■ What is expected ■
Pull out from the material below all lines with "notice".

== == ==

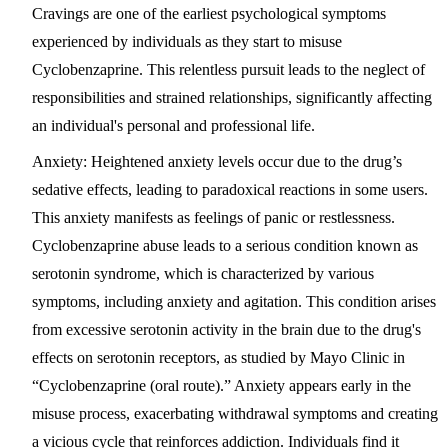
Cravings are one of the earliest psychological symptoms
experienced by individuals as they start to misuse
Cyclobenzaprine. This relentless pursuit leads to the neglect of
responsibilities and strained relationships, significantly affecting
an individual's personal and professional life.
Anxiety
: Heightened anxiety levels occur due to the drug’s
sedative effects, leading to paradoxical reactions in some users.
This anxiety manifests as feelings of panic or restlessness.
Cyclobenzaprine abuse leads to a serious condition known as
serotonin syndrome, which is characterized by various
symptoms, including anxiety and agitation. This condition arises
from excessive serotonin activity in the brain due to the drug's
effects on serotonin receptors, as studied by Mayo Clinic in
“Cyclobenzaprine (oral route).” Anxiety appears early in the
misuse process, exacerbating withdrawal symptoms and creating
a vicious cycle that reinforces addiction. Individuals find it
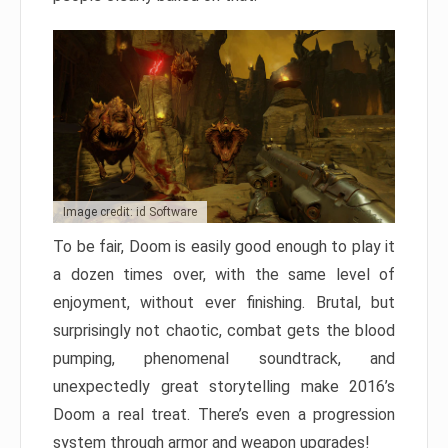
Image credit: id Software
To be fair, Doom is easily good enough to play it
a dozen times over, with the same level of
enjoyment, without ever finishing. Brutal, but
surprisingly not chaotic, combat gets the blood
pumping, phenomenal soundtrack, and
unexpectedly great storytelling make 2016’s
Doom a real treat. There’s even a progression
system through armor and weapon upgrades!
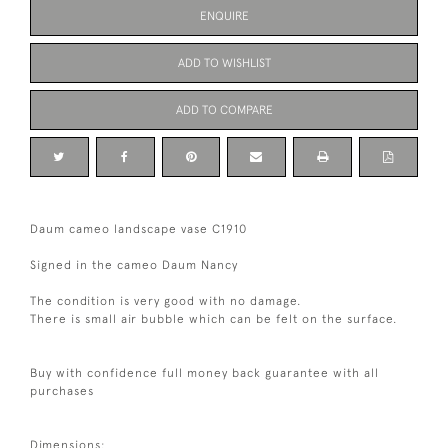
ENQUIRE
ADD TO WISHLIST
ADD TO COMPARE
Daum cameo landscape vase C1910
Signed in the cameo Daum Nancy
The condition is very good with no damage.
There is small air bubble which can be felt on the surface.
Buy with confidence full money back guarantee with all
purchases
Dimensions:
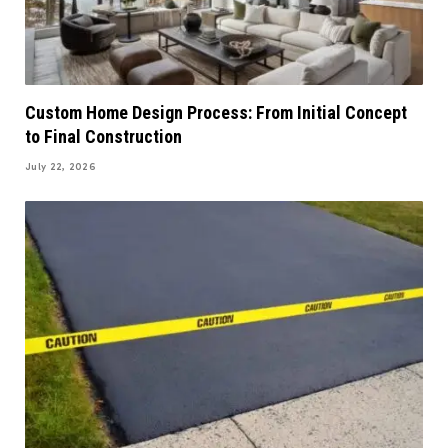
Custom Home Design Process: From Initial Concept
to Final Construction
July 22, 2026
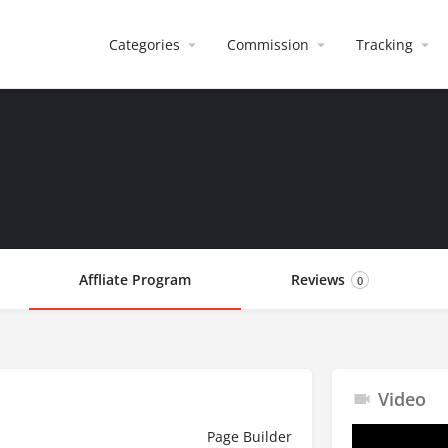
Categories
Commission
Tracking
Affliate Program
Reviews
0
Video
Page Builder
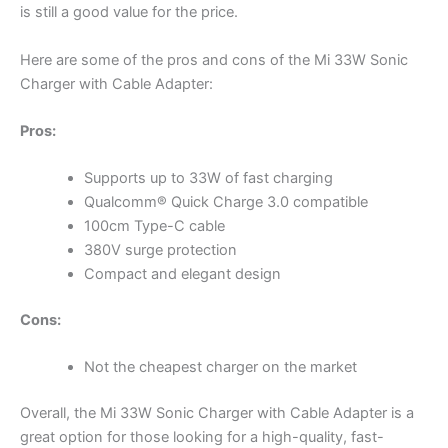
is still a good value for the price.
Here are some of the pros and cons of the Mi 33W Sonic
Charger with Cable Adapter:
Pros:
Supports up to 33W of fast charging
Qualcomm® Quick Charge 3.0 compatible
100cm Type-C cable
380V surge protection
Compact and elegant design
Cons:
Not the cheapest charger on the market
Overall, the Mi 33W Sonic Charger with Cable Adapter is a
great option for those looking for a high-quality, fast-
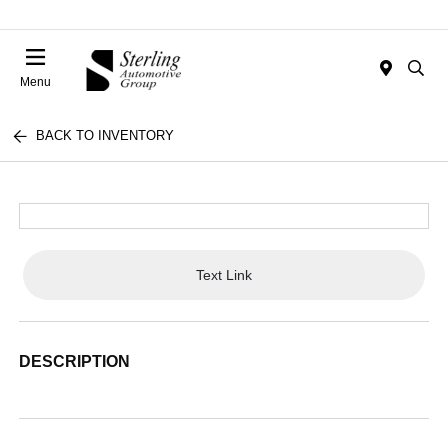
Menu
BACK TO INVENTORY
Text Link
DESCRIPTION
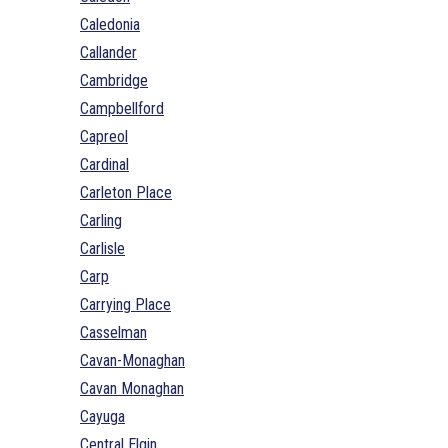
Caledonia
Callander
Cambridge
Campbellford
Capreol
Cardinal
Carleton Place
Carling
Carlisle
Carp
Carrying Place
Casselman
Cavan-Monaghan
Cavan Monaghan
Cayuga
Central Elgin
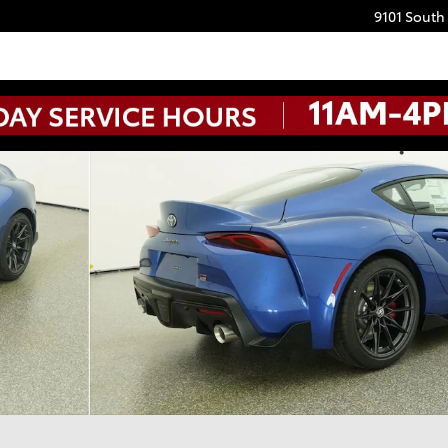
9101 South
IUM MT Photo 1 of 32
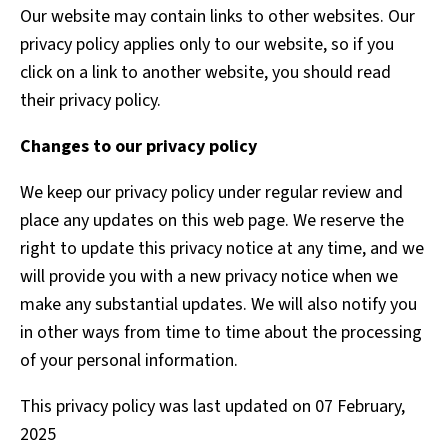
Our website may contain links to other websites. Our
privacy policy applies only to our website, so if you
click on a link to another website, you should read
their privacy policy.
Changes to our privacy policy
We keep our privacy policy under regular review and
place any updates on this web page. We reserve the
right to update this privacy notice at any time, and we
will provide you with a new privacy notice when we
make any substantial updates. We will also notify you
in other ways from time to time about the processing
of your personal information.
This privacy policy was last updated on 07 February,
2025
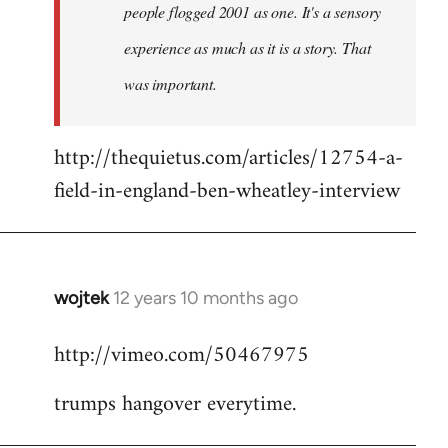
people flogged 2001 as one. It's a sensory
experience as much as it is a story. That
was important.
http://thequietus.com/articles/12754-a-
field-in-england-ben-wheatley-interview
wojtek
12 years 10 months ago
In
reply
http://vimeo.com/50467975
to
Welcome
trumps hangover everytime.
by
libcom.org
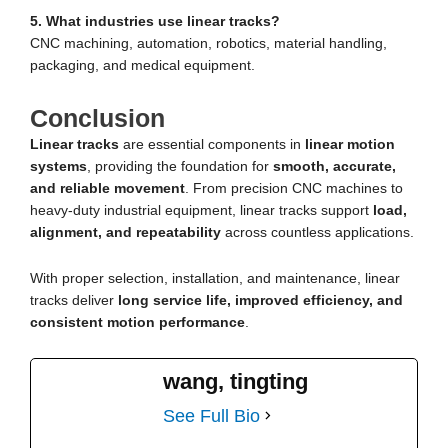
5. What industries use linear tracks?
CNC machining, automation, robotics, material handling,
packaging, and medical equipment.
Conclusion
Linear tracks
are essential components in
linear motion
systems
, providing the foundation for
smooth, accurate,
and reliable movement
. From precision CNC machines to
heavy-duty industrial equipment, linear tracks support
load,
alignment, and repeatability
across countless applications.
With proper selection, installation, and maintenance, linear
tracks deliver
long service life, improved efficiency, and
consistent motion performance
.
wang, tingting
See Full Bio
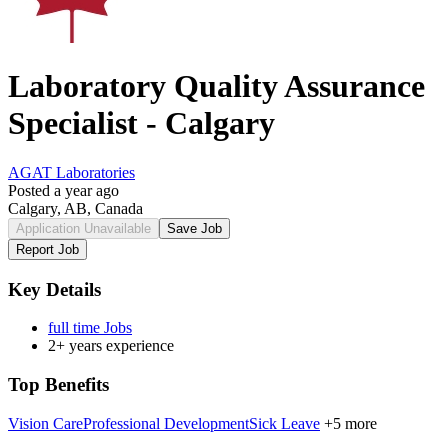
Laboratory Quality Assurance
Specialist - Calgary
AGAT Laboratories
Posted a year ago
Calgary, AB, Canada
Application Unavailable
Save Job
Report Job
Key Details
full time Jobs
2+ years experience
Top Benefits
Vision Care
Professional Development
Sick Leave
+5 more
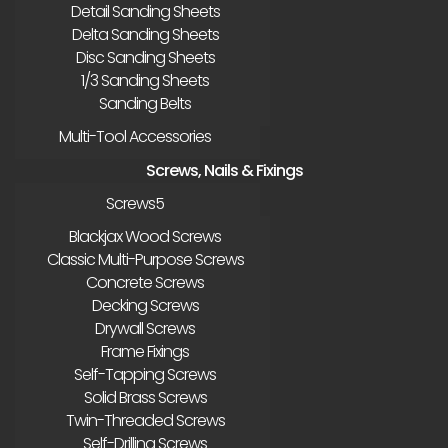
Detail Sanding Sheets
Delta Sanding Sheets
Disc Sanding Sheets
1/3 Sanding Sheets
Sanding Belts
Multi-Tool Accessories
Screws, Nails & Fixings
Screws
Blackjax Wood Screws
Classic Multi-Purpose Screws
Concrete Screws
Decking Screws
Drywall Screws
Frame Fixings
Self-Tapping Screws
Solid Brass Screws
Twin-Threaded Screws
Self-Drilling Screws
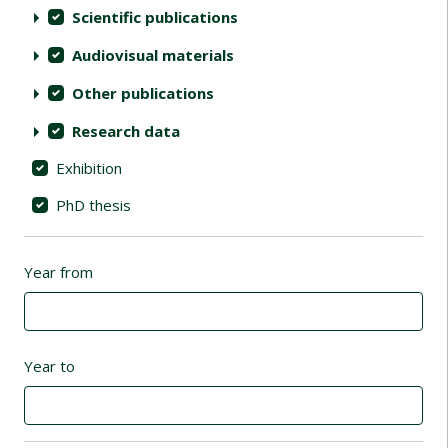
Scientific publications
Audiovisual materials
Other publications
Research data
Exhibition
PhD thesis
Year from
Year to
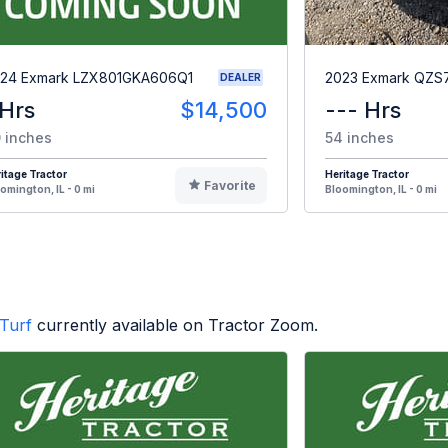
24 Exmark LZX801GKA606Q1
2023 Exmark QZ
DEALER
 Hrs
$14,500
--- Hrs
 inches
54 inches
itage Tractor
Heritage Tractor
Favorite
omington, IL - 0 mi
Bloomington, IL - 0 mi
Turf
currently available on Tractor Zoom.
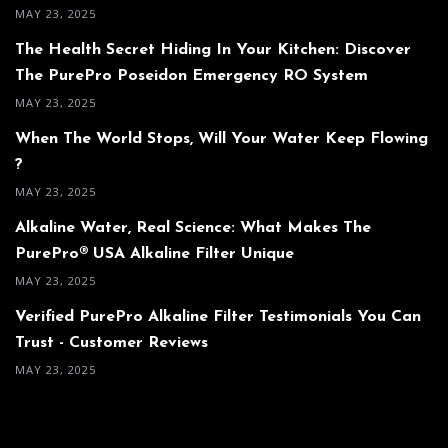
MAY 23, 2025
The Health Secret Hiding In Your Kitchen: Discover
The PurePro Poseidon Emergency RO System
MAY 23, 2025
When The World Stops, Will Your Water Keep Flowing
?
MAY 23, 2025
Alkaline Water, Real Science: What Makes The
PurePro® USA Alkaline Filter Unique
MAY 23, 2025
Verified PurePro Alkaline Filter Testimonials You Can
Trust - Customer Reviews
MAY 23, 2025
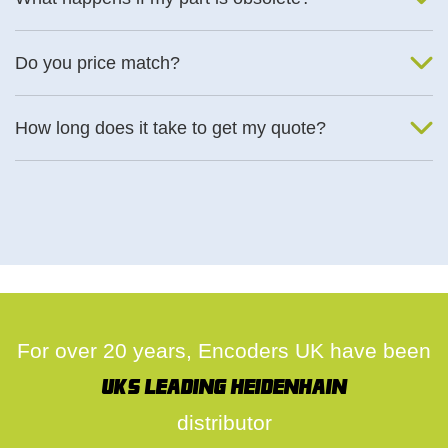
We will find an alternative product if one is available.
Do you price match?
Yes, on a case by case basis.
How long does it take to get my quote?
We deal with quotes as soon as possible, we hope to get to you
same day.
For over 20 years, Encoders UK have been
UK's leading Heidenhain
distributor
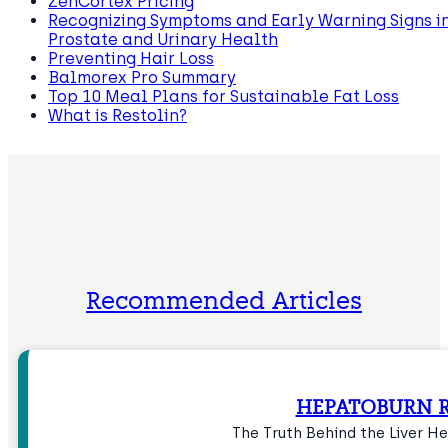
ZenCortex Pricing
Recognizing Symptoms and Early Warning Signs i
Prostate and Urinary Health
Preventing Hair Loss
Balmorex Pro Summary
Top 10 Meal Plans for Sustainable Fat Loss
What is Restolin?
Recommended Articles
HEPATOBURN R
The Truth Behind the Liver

== == ==

■ Answer box ■
right to update this privacy notice at any time, and we
will provide you with a new privacy notice when we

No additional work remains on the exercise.